Bien que, depuis, les critères d’admissibilité aient été assouplis, un an plus tard ça demeure un enjeu important. « Pivoter demande des investissements et contribue à l'endettement », souligne la présidente-directrice générale de Femmessor, Sévrine Labelle. C’est pourquoi elle espère que les subventions non remboursables, comme l’aide à l’embauche et le loyer, demeureront accessibles jusqu’à ce que la pandémie soit bel et bien chose du passé.

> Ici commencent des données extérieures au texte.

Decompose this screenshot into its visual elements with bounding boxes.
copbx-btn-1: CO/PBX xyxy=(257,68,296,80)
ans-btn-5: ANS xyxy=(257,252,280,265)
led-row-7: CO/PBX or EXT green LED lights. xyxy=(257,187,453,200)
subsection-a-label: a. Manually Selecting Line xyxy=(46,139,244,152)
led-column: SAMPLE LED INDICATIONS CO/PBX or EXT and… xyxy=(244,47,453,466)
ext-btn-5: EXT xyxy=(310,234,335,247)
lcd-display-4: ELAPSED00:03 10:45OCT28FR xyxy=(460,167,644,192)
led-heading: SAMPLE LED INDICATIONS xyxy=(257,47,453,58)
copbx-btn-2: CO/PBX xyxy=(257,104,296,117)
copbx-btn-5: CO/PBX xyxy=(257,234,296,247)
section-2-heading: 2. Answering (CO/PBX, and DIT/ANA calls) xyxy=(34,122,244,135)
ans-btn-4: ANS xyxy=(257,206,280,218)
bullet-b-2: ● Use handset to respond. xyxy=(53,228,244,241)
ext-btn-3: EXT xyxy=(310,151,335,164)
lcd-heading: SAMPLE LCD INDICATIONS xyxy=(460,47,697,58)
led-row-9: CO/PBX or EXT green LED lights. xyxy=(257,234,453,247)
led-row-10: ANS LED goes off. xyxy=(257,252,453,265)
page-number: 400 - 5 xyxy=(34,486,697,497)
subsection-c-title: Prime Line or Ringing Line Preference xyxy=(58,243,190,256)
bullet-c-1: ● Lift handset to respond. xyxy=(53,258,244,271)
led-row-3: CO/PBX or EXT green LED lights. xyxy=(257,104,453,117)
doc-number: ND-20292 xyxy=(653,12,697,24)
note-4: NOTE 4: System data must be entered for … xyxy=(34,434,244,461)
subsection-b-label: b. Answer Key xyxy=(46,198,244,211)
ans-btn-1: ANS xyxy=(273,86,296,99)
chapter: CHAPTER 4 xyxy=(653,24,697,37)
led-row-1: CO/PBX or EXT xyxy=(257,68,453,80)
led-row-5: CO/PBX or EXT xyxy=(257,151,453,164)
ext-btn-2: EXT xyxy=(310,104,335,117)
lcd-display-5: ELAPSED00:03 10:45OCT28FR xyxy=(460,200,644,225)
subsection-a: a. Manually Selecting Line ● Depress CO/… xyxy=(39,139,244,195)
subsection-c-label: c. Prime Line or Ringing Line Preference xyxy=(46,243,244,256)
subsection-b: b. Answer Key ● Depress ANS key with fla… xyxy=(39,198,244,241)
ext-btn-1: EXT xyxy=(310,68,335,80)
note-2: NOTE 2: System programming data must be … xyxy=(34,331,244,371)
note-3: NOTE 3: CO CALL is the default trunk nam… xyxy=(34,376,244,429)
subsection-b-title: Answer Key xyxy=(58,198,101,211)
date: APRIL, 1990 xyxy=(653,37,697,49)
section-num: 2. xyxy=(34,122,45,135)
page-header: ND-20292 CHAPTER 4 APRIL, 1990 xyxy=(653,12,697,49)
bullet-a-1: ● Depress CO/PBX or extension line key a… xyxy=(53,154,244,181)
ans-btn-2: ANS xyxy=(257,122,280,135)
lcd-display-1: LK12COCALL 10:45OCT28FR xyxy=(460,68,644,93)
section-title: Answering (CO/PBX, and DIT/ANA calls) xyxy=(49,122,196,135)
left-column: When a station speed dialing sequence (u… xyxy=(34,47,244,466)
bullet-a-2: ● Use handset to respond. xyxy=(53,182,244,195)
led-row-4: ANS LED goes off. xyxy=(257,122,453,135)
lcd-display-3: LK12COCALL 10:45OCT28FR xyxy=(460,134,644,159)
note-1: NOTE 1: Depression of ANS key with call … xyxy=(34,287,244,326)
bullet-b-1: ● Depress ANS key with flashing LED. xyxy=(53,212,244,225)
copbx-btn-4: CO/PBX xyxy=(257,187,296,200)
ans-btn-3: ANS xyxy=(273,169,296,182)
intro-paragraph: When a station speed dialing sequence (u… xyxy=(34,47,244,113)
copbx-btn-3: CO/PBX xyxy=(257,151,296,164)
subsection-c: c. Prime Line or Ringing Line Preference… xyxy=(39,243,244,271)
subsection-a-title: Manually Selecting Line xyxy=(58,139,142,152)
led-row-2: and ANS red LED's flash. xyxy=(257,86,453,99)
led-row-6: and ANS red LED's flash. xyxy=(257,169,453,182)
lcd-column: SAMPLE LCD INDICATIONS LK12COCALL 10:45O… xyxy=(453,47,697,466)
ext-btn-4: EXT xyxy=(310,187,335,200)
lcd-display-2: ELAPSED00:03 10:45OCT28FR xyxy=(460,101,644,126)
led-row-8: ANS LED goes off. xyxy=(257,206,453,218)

Car une grande partie des femmes entrepreneures s’inquiètent encore des défis à long terme que la crise sanitaire continuera de mettre sur la route de leur entreprise, indique en entrevue Déborah Cherenfant, directrice régionale, Femmes entrepreneures, au Groupe Banque TD. Cette affirmation, elle la tire des conclusions d’un sondage mené par la Banque TD et l’agence montréalaise The brand is female dans les deux dernières semaines auprès de 500 répondantes.

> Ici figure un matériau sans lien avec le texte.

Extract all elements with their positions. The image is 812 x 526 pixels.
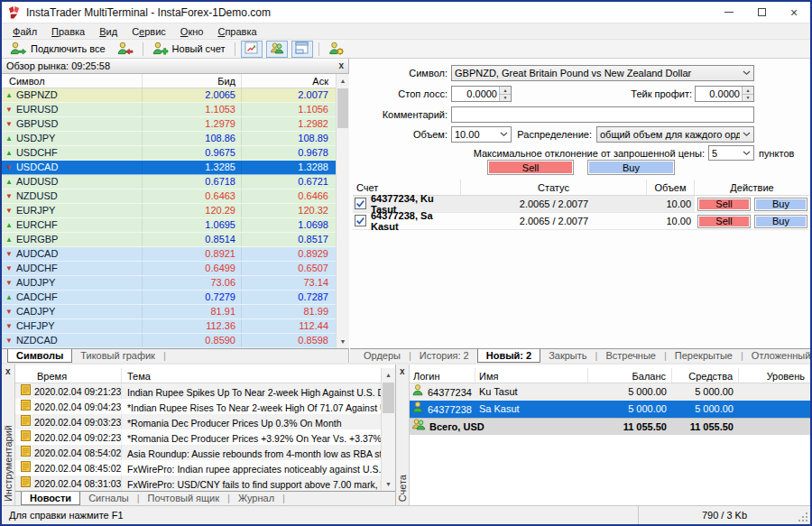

« Au-delà des pertes d’emplois et des pertes d’argent, malgré les offres des programmes gouvernementaux, on a une situation qui persiste, et on a un moral et une croissance à long terme qui est menacée », en conclut l’entrepreneure, à la lecture de ce rapport qui n’est toujours pas rendu public. En effet, pour plus de 80 % des femmes entrepreneures sondées, la pandémie a eu d’importantes répercussions sur leur moral, et la charge mentale est pointée du doigt. « Ses effets ont été exacerbés par la pandémie », affirme Déborah Cherenfant, qui se réjouit que depuis un an, les langues se soient déliées au sujet de l’enjeu de la conciliation travail-famille dans le milieu de l’entrepreneuriat.
Néanmoins, environ 70 % des femmes sondées demeurent optimiste, même si elles savent qu’elles auront des difficultés à surmonter la crise, notamment en matière d’endettement. Une preuve de résilience qui fait écho à ce qu’avait pu observer Femmessor dans son étude du printemps dernier.
Un terreau fertile à la réflexion
Parmi les premières voix à s’être levées pour mettre en garde d’un éventuel recul du nombre de femmes entrepreneurs au début de la pandémie, Sévrine Labelle est aujourd’hui beaucoup plus confiante en l’avenir. Des mots comme « inclusvité », « diversité », et « entrepreneures » semblent aujourd’hui se tailler davantage une place dans l’espace public, mais ces discours politiques doivent se traduire en actions.
L’état de « l’entrepreneuriat au féminin est encore fragile », mais la relance sera bel et bien inclusive, si « on continue d’apporter du soutien, du financement, de l’accompagnement dans les pivots, les développements de marché, et la gestion financière » de ces entrepreneures, croit la PDG de Femmessor.
Déborah Cherenfant estime qu’en cette période de réflexion, il est d’autant plus important de mettre en valeur différents modèles d’entrepreneuriat, dont le succès ne se mesure pas qu’au chiffre d’affaires. « Les projets qui s’adressent à des communautés culturelles ne sont pas évalués à leur juste valeur, il existe encore beaucoup de préjugés. On doit comprendre les enjeux culturels », martèle l’entrepreneure, qui souhaite voir plus de diversité parmi les jurys et les organismes d’accompagnement. Elle souligne toutefois un éveil au sein des réseaux d’affaire « de la majorité », qui prennent conscience de cet enjeu social.
Mme Cherenfant, également présidente de la Jeune chambre de commerce de Montréal, ajoute qu’il est fondamental de préserver l’entrepreneuriat au féminin pour les prochaines générations de dirigeantes d’entreprises, surtout celles issues de la diversité.
« L’enjeu est tellement plus grand, plus macro que les entrepreneures elle-même, et c’est dommage d’avoir ce poids-là qui repose sur leurs épaules. Mais si on perd autant d’entreprises détenues par des femmes, quels seront nos modèles plus tard ? », s’inquiète-t-elle.